2. Hangar 18: This number kicks off with a number of riffs reminiscent of Metallica’s “The Call of Ktulu”. Which is actually ok, because Mustaine co-wrote that song. This song does not have too many lyrics, as it is mainly shredding. In this song, there is a count of ten full solos, packed into a five minutes, which means that this song really must have very few lyrics. That detracts somewhat from the song, which is why I am giving it 4.5/5
3. Take No Prisoners: Ahhh, TNP. This song is truly a classic in my eyes, with its thrashy, wanky and yet technical riffs.
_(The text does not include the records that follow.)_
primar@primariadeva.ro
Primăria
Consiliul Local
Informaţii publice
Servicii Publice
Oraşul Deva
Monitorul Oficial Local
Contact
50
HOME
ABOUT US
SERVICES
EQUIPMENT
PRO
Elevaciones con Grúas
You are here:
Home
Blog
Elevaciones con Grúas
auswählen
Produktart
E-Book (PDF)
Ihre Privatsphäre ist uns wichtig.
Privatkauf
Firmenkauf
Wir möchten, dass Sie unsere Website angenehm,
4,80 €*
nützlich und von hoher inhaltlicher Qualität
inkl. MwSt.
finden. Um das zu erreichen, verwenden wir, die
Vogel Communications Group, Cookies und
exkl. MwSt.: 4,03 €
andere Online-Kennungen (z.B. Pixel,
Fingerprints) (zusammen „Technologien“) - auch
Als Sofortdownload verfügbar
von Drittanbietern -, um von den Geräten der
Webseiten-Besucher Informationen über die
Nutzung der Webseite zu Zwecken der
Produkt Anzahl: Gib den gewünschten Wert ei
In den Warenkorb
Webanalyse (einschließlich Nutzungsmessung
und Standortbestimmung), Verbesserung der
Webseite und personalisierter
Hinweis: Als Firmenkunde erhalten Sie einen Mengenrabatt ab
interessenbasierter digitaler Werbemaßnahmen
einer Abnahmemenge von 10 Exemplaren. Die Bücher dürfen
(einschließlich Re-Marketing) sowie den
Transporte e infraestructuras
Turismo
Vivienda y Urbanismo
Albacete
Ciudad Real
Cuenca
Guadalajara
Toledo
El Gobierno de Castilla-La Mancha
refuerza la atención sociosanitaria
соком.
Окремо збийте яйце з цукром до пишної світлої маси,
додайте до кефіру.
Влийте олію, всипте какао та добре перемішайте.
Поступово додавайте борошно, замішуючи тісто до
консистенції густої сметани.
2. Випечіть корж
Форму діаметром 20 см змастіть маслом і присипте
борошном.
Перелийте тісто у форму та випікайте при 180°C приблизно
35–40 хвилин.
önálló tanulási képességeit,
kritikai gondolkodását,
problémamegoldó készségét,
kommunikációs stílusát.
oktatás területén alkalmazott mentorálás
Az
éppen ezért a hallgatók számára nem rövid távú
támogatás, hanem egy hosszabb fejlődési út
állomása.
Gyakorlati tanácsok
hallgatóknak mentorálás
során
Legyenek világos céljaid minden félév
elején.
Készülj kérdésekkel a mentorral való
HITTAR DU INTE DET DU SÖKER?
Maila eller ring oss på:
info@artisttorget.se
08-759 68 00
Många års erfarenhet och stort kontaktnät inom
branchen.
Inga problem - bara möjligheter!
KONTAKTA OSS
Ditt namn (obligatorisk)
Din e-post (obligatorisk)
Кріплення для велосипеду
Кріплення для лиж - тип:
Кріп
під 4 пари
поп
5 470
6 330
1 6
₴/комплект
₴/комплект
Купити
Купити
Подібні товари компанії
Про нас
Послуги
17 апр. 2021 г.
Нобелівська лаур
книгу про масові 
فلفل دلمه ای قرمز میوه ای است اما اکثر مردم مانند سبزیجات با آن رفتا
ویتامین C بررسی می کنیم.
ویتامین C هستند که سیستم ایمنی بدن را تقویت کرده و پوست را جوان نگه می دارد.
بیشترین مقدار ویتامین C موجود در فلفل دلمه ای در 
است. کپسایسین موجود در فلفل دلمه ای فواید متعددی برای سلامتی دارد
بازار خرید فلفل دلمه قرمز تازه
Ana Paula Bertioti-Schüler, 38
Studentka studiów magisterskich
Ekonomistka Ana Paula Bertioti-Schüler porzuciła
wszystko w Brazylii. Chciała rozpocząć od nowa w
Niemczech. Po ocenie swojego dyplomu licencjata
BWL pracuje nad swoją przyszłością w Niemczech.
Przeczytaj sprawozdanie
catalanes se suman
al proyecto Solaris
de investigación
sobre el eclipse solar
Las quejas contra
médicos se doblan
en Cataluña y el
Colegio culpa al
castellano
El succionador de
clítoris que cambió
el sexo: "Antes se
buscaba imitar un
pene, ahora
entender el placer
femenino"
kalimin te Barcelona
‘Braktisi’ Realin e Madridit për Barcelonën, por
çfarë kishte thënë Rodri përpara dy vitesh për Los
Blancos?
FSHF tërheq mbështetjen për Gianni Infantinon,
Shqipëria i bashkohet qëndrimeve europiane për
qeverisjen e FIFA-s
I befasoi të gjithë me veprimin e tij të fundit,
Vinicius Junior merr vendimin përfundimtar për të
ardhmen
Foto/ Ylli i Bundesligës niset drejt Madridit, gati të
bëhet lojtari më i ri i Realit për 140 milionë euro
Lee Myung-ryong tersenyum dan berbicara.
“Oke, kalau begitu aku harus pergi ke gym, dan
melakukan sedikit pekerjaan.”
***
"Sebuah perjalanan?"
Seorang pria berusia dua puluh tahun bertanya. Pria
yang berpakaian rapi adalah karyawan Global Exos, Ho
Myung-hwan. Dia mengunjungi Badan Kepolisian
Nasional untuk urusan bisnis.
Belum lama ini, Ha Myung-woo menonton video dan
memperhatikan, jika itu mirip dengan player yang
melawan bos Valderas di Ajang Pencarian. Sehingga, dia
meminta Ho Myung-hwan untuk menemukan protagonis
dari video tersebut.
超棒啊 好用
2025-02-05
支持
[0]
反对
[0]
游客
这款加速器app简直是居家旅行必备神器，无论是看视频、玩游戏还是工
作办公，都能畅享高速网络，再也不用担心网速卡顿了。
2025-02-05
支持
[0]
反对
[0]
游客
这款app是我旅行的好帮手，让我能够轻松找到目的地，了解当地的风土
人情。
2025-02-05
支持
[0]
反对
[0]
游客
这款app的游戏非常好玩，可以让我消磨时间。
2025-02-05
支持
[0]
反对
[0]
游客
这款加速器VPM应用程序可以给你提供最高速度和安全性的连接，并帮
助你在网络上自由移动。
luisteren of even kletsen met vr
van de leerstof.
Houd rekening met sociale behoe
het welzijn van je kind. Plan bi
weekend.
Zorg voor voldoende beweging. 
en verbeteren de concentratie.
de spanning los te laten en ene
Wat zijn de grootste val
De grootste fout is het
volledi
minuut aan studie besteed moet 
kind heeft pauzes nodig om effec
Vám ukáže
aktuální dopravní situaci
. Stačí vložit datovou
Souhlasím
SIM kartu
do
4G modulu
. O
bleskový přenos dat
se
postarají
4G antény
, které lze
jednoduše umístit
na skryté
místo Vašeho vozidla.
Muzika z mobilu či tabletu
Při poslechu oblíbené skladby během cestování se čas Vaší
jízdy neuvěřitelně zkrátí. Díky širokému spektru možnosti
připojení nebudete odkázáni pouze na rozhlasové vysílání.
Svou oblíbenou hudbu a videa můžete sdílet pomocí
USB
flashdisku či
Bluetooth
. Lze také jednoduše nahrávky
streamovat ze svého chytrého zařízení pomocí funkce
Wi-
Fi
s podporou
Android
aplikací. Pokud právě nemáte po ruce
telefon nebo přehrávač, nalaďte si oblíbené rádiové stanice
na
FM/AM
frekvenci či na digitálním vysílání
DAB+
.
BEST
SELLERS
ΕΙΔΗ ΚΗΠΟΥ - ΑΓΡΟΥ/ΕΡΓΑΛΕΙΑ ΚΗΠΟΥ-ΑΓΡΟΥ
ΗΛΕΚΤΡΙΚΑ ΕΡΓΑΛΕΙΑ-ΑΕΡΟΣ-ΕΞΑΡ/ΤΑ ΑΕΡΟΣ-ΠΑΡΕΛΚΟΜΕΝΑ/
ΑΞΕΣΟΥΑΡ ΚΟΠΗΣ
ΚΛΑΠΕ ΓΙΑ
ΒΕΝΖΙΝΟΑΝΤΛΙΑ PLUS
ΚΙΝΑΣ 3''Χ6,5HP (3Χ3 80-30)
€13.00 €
It starts with a nice second fret powerchord riff, and then some crazy jungle-sounding drums accompany it, until it grows into a powerhouse of a song. In the opening verse, the “army voice” as I call it, is used. Mustaine wails: “Got one chance:” and the “army voice” (group vocals) come in with “Infiltrate them!” This goes on for a while, and then at last the group vocals yell, “BURN!” and a crazy descending riff is played, accompanied by a nice bass fill. After this, the song gets quite violent, with lyrics like “By the way, son, here’s your wheelchair.” This song is obviously about war, and it closes with Mustaine singing “take no prisoners” and the “army voice” yelling “take no sh*t!” 5/5
4. Five Magics: After a very strong opening, this song really fades, the low point being when Mustaine says something, and it is repeated by a really stupid-sounding “ogre voice.” The clear high point of this song is the cool arpeggiated opening riff and the rippin’ solos. Not much else to say about this song, though. 3/5
5. Poison Was The Cure: This song starts with some slow, palm-muted bass. This is a very blues-influenced number, as it is mainly pentatonic. After a slow beginning, this song speeds up, and a wanky riff is introduced. The song never looks back from here, but is not too great all the way through. Also, this song is very short, detracting from it. 3.5/5
6. Lucretia: A witch’s laugh opens this awesome track. Then a wicked fast and complex riff is introduced. The only problem in this song is Mustaine’s vocals. The solo is…..incredible. As always, the bass is nice and audible. Good song. 4/5
7. Tornado of Souls: A powerchord riff with harmonics introduces you to this one. It is then launched into a fast, pentatonic scale-fest. A soaring solo is the highlight of this song, as well as the lyrics: “You feel my cold breath; it’s the kiss of death.” 4.5/5
8. Dawn Patrol: A funky sort of filler track, I can’t really rate this as it is only bass and drums. So…. N/A
9. Rust in Peace…Polaris: “Launch the Polaris, the end doesn’t scare us.” This is the main lyric to this fantastic track. A sweet drum fill opens it, and it never looks back from there, with atmospheric solos and everything to its credit. You can obviously tell I love this track, so, 5/5
I really, really like this album, and although it is not quite perfect, it is still Megadeth’s best, as well as the old NWOAHM’s best.
+Take No Prisoners
-Take No Prisoners
My final rating is 4.8/5, because this album is not quite perfect, but it is about as close as they come.